Conflicts of Interest Risk.  Because the Adviser manages assets for other investment companies, pooled investment vehicles and/or other accounts (including institutional clients, pension plans and certain high net worth individuals), certain conflicts of interest are present. For instance, the Adviser receives fees from certain accounts that are higher than the fees received from the Fund, or receives a performance-based fee on certain accounts. In those instances, the Adviser has an incentive to favor the higher and/or performance-based fee accounts over the Fund. In addition, a conflict of interest exists to the extent the Adviser has proprietary investments in certain accounts or where the portfolio manager or other employees of the Adviser have personal investments in certain accounts. The Adviser has an incentive to favor these accounts over the Fund. Because the Adviser manages accounts that engage in short sales of (or otherwise take short positions in) securities or other instruments of the type in which the Fund invests, the Adviser could be seen as harming the performance of the Fund for the benefit of the accounts taking short positions, if such short positions cause the market value of the securities to fall.  The Adviser has adopted trade allocation and other policies and procedures that it believes are reasonably designed to address these and other conflicts of interest. These policies and procedures will have the effect of foreclosing certain investment opportunities for the Fund from time to time.

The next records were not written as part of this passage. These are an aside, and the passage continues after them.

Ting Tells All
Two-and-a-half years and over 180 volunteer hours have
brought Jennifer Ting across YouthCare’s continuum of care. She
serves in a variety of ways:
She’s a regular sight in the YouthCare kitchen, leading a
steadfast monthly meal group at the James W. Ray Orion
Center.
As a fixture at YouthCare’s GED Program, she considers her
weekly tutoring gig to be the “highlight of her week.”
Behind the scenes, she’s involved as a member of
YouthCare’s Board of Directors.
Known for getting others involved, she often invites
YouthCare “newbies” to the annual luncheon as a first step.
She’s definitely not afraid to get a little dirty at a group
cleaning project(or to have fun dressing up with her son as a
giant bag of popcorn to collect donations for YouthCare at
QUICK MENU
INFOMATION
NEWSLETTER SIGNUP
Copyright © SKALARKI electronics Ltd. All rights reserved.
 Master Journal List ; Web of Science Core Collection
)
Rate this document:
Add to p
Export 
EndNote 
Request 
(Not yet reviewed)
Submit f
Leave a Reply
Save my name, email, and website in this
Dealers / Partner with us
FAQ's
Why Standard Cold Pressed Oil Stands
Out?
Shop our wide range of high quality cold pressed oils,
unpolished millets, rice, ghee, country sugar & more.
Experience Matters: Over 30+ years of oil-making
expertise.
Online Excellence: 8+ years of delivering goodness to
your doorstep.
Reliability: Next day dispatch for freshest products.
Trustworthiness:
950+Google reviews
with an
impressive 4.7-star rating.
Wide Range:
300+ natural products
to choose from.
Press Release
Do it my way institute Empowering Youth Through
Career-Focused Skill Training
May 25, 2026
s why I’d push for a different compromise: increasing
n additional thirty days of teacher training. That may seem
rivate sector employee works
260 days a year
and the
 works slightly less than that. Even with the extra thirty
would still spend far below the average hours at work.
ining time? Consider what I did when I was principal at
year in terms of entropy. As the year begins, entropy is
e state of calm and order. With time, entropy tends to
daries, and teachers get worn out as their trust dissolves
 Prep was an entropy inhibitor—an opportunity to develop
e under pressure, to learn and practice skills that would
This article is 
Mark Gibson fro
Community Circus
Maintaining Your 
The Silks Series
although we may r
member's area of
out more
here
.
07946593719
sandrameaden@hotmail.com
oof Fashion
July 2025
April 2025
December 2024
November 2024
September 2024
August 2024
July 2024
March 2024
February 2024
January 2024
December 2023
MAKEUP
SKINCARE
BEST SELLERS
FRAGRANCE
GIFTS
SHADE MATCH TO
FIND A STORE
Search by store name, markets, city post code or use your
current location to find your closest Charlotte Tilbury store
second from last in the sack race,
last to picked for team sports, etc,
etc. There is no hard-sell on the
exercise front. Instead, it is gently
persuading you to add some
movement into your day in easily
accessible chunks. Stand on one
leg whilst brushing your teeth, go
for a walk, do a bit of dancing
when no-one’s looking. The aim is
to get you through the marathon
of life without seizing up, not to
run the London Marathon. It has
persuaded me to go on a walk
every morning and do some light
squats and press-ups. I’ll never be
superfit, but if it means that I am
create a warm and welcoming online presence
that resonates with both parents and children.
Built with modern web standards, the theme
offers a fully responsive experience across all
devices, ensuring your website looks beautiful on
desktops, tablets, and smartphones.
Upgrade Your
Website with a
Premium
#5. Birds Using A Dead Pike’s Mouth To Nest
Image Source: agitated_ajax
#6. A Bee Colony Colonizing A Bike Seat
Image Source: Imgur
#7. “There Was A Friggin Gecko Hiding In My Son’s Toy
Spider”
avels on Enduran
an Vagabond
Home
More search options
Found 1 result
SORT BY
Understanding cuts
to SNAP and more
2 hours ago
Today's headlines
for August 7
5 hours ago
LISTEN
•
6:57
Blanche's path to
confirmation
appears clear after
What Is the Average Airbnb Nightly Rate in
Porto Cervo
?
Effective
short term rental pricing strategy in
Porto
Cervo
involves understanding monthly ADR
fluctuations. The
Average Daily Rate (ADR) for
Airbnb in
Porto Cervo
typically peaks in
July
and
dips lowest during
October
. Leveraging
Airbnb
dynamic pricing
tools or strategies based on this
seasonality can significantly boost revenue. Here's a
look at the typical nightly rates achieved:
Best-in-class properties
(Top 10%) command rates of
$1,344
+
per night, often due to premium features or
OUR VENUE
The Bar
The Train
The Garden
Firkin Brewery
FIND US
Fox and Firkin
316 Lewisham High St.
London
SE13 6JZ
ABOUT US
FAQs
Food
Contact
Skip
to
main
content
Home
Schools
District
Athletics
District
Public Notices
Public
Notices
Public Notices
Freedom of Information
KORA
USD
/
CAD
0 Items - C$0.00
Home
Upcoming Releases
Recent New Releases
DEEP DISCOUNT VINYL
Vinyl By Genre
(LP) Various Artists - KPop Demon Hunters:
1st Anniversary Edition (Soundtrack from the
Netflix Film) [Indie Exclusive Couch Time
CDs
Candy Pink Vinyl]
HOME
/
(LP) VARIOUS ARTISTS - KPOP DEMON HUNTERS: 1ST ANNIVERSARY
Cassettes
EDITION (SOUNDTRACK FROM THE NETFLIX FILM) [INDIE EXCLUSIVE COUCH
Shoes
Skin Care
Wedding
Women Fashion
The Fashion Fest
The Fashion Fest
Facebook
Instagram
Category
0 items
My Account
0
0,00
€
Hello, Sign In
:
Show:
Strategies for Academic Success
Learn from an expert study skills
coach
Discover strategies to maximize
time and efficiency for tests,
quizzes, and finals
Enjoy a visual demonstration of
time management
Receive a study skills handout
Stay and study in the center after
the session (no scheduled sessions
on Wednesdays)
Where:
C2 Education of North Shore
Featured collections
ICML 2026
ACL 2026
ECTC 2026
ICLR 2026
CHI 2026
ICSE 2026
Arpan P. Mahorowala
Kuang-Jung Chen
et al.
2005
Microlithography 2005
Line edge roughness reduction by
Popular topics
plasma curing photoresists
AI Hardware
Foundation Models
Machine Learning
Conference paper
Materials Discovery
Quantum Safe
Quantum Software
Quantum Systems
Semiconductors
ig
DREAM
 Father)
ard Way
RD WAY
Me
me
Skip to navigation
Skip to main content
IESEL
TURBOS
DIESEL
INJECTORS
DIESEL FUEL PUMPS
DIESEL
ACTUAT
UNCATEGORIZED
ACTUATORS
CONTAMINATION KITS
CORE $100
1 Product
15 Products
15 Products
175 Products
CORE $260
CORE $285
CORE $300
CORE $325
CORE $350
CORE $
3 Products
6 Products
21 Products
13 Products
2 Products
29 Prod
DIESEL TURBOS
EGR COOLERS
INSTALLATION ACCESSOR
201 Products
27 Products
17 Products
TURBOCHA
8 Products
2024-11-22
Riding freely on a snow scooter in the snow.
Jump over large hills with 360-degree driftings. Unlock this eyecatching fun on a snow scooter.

Conflicts of interest may arise where the Fund and other funds advised by the Adviser or its affiliates (“Avenue funds”) simultaneously hold securities representing different parts of the capital structure of a stressed or distressed issuer. In such circumstances, decisions made with respect to the securities held by one Avenue fund may cause (or have the potential to cause) harm to the different class of securities of the issuer held by other Avenue funds (including the Fund). For example, if such an issuer goes into bankruptcy or reorganization, becomes insolvent or otherwise experiences financial distress or is unable to meet its payment obligations or comply with covenants relating to credit obligations held by the Fund or by the other Avenue funds, such other Avenue funds may have an interest that conflicts with the interests of the Fund. If additional financing for such an issuer is necessary as a result of financial or other difficulties, it may not be in the best interests of the Fund to provide such additional financing, but if the other Avenue funds were to lose their respective investments as a result of such difficulties, the Adviser may have a conflict in recommending actions in the best interests of the Fund. In such situations, the Adviser will seek to act in the best interests of each of the Avenue funds (including the Fund) and will seek to resolve such conflicts in accordance with its compliance procedures.


In addition, the Investment Company Act of 1940, as amended (the “1940 Act”) limits the Fund’s ability to enter into certain transactions with certain affiliates of the Adviser. As a result of these restrictions, the Fund may be prohibited from buying or selling any security directly from or to any portfolio company of a fund managed by the Adviser or one of its affiliates. Nonetheless, the Fund may under certain circumstances purchase any such portfolio company’s loans or securities in the secondary market, which could create a conflict for the Adviser between the interests of the Fund and the portfolio company, in that the ability of the Adviser to recommend actions in the best interest of the Fund might be impaired. The 1940 Act also prohibits certain “joint” transactions with certain of the Fund’s affiliates (which could include other Avenue funds), which could be deemed to include certain types of investments, or restructuring of investments, in the same portfolio company (whether at the same or different times). These limitations may limit the scope of investment opportunities that would otherwise be available to the Fund.  The Board of Trustees of the Fund (the “Board”) has approved various policies and procedures reasonably designed to monitor potential conflicts of interest.  The Board will review these policies and procedures and any conflicts that may arise.